# [Brief]
Somewhere below are a line with "Indore (41, 710)" and a later line with "Coimbatore (60, 789)". Output exactly those lines and all lines between them.

(Stored items)
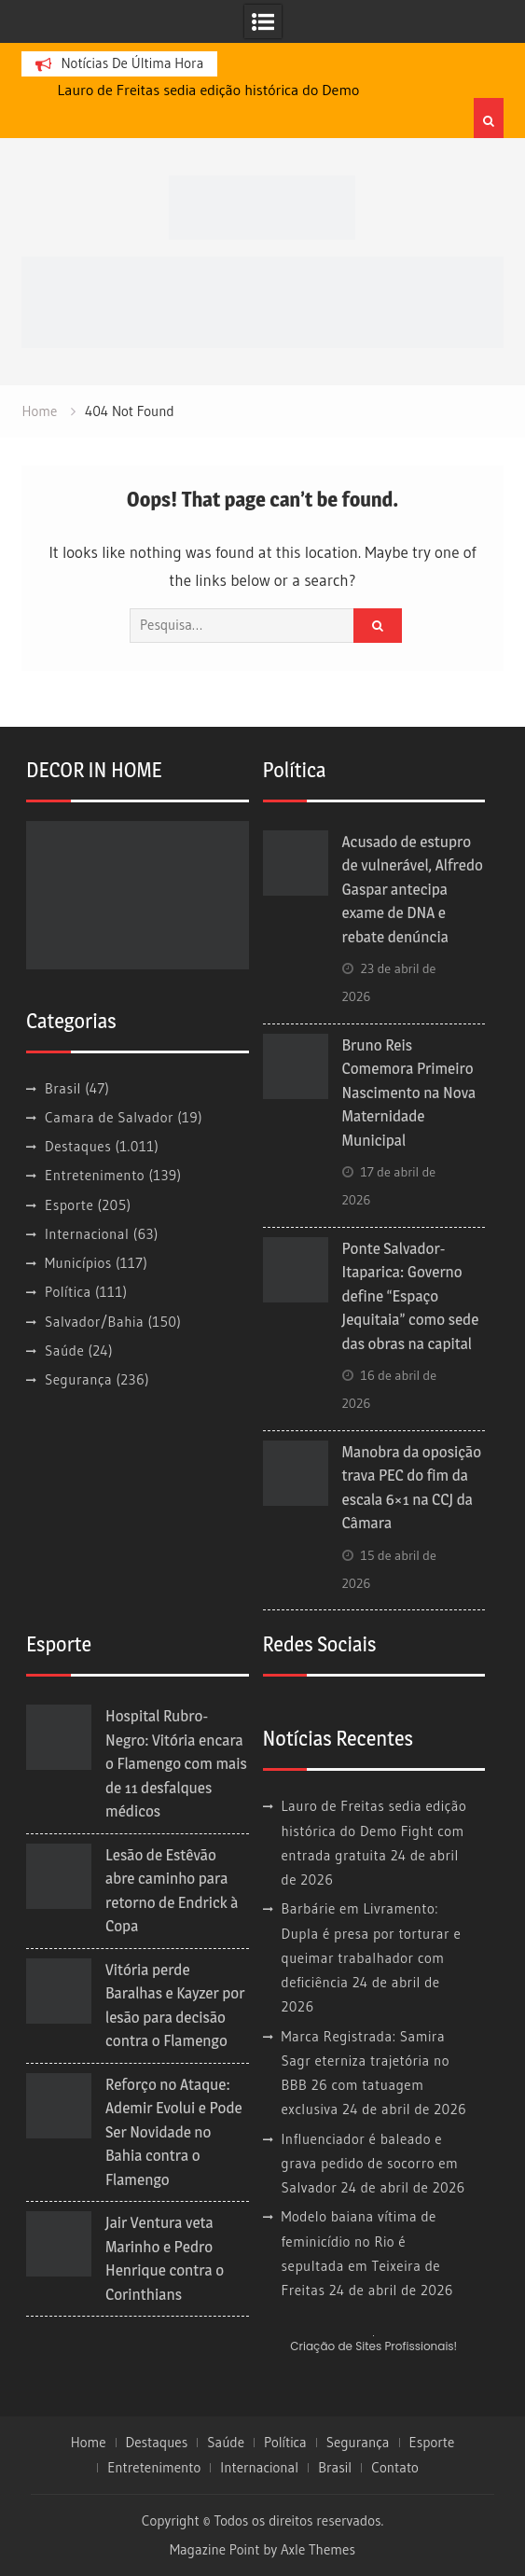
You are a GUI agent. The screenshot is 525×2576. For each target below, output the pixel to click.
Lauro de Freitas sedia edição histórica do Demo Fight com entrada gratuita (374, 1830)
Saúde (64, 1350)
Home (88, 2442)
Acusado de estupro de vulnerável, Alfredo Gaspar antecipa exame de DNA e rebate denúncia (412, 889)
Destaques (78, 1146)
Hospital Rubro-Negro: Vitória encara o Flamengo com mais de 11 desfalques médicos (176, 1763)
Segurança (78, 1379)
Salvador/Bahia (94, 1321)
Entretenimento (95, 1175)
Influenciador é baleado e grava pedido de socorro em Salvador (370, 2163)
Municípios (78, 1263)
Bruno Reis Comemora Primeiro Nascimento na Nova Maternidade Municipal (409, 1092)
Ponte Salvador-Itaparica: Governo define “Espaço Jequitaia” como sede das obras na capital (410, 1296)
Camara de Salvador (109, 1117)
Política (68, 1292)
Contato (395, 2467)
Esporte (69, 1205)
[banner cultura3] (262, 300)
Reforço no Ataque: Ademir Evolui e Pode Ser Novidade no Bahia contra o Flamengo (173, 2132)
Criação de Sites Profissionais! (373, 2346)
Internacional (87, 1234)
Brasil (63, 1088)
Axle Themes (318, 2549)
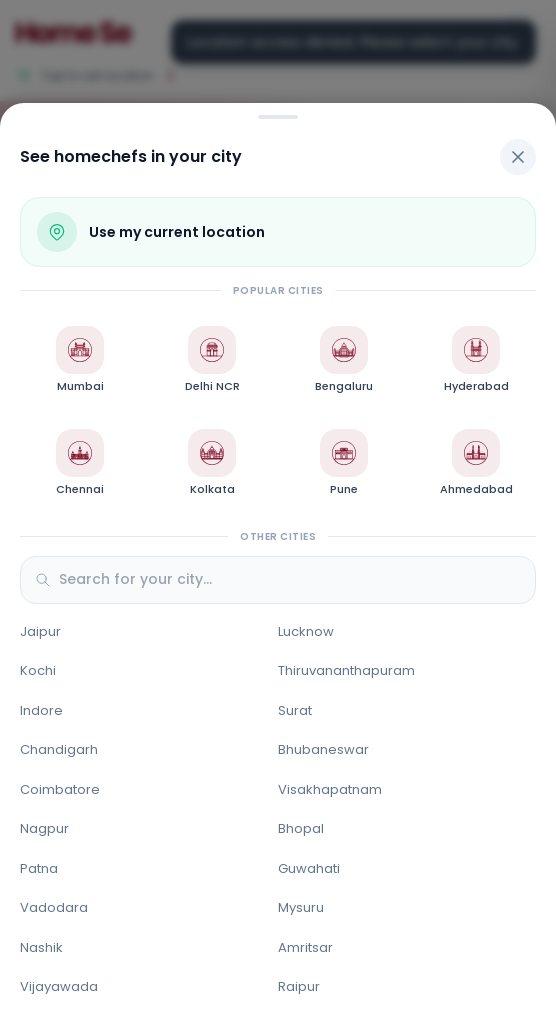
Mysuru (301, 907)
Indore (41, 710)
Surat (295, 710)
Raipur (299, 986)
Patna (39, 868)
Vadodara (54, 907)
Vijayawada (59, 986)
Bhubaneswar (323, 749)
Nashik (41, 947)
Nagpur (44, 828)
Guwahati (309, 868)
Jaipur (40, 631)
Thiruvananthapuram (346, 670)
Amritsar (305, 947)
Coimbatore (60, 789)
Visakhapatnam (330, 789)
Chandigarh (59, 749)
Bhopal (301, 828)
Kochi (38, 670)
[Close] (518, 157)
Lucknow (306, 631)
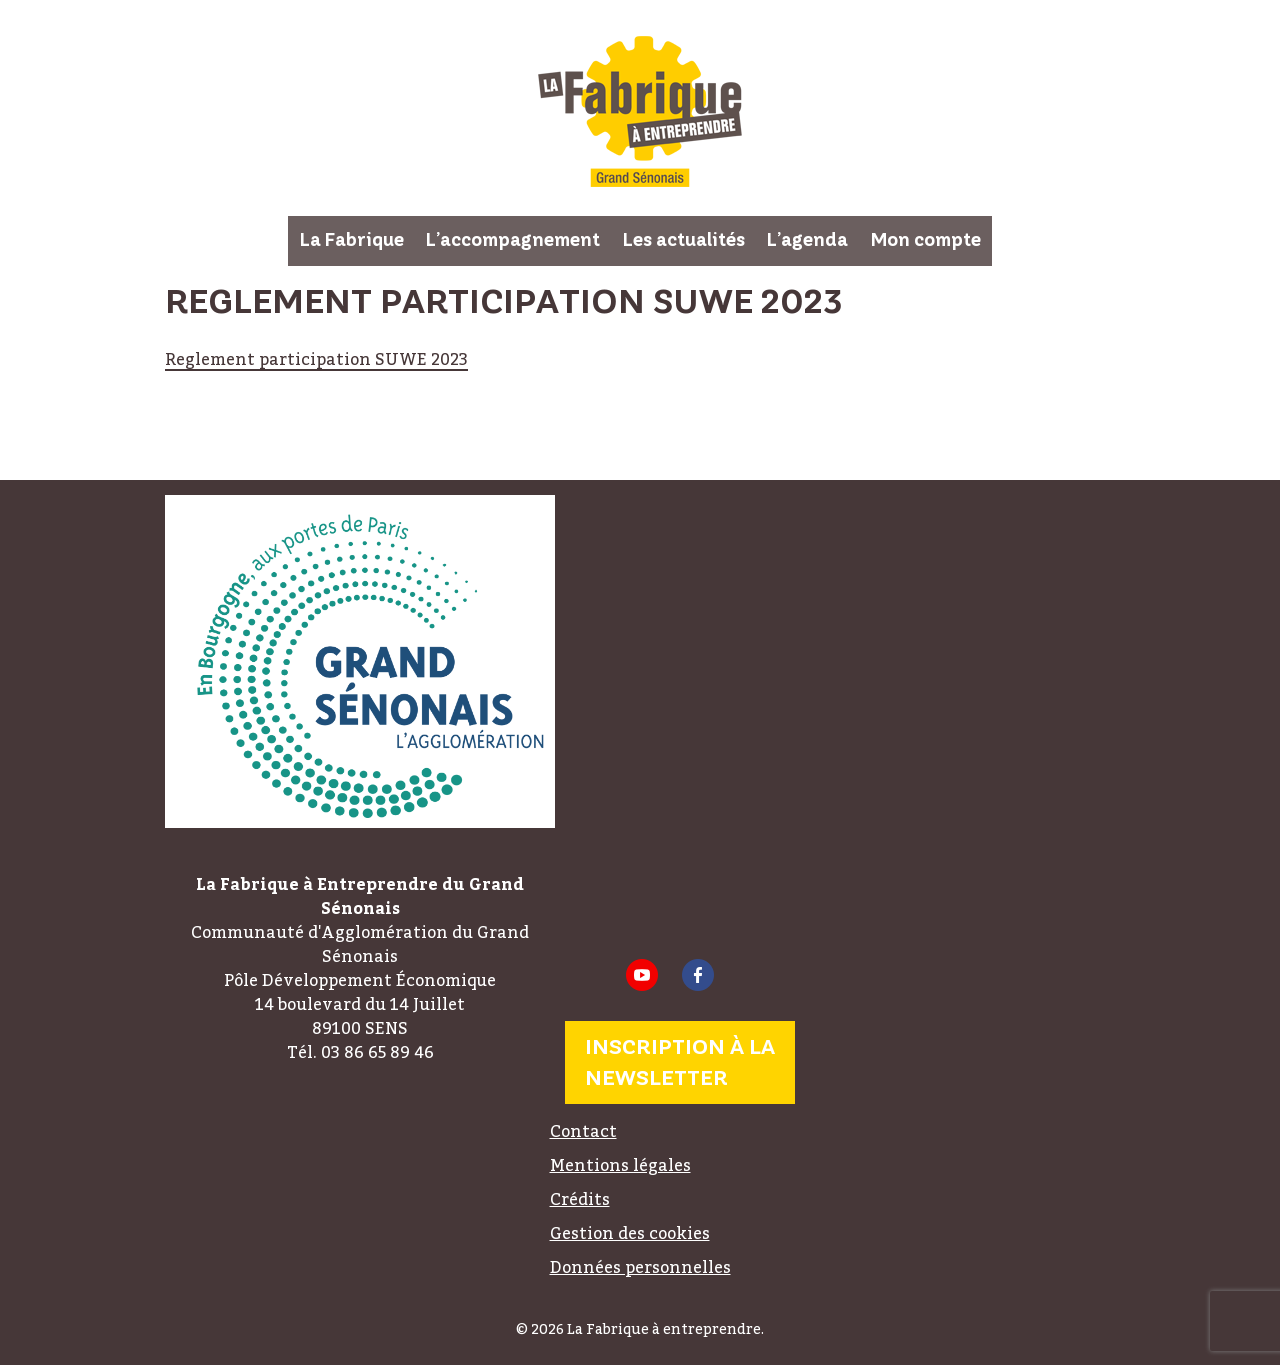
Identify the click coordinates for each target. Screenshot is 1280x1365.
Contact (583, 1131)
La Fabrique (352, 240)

---

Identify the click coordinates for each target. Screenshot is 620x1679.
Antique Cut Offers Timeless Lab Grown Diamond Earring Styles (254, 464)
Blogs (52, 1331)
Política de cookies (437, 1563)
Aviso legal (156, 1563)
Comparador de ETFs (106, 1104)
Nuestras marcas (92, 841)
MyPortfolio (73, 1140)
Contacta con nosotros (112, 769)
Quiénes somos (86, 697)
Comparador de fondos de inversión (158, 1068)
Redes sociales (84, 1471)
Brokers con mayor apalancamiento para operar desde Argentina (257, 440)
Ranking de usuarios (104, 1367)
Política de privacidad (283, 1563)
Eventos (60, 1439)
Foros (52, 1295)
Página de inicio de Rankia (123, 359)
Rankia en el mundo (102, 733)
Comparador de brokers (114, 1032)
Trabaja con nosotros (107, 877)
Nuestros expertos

# [Finished exercise]
Indore (41, 710)
Surat (295, 710)
Raipur (299, 986)
Patna (39, 868)
Vadodara (54, 907)
Vijayawada (59, 986)
Bhubaneswar (323, 749)
Nashik (41, 947)
Nagpur (44, 828)
Guwahati (309, 868)
Jaipur (40, 631)
Thiruvananthapuram (346, 670)
Amritsar (305, 947)
Coimbatore (60, 789)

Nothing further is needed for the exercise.